Immatériel et contestataire
Une fois cette graine semée, parce que le mot « raï » signifie « opinion » ou « vision des choses », les auteurs puisent dans la réalité pour décrire le quotidien des Algériens. Les propos du blues oranais évoluent au gré des contextes historiques, sociaux et politiques : la résistance à l’occupation française dans les années 1930, les tabous et les contradictions de la société dès les années 1920… Tandis que les voix féminines, les chikhate dont Cheikha Remitti reste l’une des figures, entrent dans la danse licencieuse du raï, les jeunes chanteurs des décennies 1980 et 1990 ou cheb perpétuent son esprit irrévérencieux. Le succès est au rendez-vous, bien au-delà des frontières de l’Algérie d’ailleurs, au point que l’État algérien reconnaît officiellement le raï en 1985 alors qu’Oran accueille le 1er festival de genre de son histoire. Rachid Taha, Khaled, Cheb Mami ou Cheb Hasni, qui sont tous des enfants de l’Oranais, occupent le haut des affiches et des classements en France comme à travers le monde. Si le raï est depuis sorti des lumières des projecteurs, sa musique et son esprit continuent de vivre. À Oran plus qu’ailleurs, où ses rythmes et ses mots résonnent quasiment partout.

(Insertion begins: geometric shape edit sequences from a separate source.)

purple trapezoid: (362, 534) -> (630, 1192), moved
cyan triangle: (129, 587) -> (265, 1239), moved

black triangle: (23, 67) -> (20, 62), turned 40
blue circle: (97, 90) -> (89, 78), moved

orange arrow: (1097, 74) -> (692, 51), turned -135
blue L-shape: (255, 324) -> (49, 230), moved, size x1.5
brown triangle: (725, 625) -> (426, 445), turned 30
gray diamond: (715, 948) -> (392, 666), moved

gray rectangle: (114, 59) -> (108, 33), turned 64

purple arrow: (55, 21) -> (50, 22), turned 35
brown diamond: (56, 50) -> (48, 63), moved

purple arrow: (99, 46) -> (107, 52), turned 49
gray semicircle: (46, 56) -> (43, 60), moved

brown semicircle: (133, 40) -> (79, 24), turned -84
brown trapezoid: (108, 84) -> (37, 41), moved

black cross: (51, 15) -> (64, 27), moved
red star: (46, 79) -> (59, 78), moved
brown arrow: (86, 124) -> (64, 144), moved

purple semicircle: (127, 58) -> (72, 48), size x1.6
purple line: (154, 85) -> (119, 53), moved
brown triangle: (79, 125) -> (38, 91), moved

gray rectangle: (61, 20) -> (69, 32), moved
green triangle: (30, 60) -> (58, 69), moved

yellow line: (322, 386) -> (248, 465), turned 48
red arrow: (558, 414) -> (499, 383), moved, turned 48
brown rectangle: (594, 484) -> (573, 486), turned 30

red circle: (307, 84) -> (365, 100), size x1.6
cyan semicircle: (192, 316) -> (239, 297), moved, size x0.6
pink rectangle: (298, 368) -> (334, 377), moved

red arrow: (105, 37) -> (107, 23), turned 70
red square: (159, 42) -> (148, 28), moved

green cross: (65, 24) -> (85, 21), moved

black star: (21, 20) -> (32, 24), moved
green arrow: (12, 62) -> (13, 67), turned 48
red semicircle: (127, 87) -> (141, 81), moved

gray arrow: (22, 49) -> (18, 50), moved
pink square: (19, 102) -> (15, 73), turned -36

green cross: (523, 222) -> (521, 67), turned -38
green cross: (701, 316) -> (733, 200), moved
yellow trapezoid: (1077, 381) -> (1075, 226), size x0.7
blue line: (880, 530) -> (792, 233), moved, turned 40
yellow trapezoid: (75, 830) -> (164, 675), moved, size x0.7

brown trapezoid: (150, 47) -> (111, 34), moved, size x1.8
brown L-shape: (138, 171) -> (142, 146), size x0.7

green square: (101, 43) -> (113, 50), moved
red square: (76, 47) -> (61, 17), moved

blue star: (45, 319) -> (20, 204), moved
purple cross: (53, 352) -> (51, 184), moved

L’Unesco, pour quoi faire ?
Lorsque Alger annonce cet été le dépôt d’un dossier de classement pour le raï à la liste représentative du patrimoine immatériel de l’humanité, sa volonté est de faire reconnaître ce genre musical comme « chant populaire algérien » et ses textes de poésie, tels qu’ils existaient au début du siècle dernier, comme « forme d’expression musicale et poétique féminine ». L’instance onusienne devrait rendre sa décision en 2018.